* _Description of the task_
For every line in the records that has the word "todo", make a copy.

****************************************

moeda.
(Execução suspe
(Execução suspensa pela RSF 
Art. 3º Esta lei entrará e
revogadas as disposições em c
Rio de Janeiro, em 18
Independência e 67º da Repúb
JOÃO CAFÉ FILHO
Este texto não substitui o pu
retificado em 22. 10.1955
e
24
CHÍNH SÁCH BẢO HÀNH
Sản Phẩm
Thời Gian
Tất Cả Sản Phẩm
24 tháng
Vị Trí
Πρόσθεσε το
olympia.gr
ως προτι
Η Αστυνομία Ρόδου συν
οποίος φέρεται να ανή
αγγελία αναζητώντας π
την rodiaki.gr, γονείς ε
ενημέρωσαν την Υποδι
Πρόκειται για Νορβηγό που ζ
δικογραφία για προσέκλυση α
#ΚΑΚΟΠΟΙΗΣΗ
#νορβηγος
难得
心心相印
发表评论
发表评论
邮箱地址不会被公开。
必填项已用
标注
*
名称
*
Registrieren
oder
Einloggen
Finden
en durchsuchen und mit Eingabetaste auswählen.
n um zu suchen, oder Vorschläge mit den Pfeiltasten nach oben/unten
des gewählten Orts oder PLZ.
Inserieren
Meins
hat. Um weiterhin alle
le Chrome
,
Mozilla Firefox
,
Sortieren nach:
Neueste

****************************************

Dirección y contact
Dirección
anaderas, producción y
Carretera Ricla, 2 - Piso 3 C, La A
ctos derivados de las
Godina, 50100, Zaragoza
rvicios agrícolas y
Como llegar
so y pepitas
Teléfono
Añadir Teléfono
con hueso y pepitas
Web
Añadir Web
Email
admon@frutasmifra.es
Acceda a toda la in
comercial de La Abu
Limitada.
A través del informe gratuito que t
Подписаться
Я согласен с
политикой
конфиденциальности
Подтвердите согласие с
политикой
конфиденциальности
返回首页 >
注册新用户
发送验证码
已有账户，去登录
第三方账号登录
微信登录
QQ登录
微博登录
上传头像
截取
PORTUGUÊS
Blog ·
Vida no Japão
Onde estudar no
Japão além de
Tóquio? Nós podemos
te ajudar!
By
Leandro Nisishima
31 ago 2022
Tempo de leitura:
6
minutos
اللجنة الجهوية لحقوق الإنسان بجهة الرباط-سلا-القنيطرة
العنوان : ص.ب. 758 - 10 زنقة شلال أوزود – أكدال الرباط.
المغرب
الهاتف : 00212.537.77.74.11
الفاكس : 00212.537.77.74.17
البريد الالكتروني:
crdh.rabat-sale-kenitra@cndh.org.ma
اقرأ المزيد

****************************************

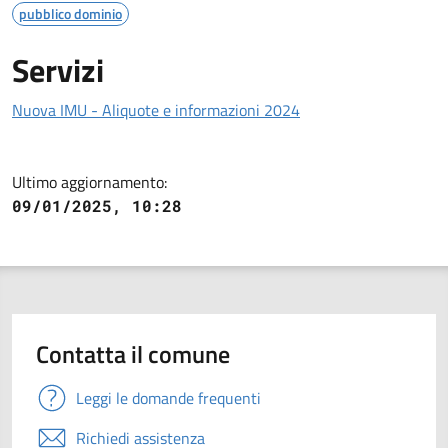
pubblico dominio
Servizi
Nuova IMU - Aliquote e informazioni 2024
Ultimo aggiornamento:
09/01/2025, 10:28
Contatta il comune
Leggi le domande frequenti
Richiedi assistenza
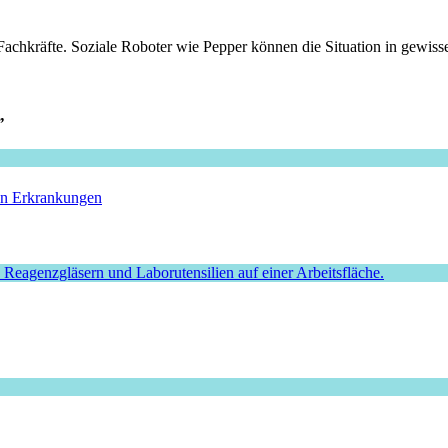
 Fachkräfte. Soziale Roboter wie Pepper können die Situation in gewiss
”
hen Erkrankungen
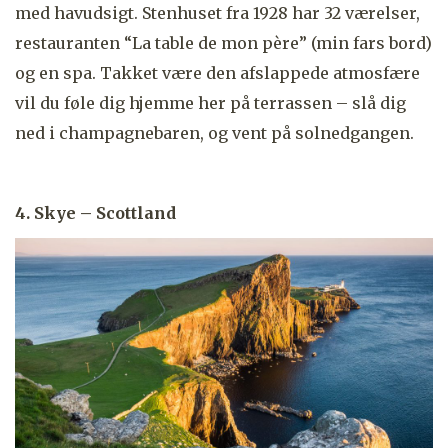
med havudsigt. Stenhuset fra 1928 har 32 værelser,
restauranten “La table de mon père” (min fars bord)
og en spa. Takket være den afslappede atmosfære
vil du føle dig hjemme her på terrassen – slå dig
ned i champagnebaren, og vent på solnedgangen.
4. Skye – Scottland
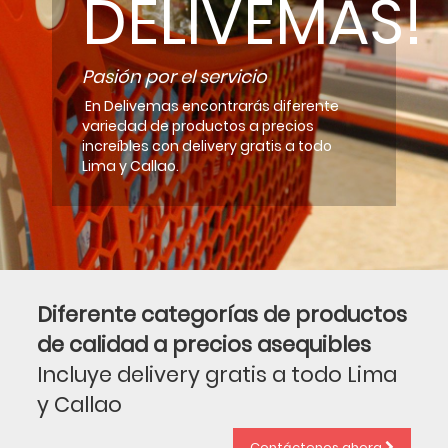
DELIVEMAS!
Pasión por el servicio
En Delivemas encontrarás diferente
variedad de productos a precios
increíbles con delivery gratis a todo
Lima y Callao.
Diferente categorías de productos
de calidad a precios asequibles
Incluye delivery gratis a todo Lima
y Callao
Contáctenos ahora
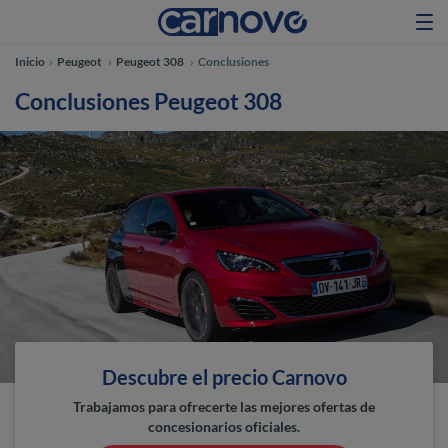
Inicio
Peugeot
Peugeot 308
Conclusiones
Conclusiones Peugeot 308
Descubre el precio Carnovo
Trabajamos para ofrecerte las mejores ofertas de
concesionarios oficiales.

****************************************

* _Response_
increíbles con delivery gratis a todo
Incluye delivery gratis a todo Lima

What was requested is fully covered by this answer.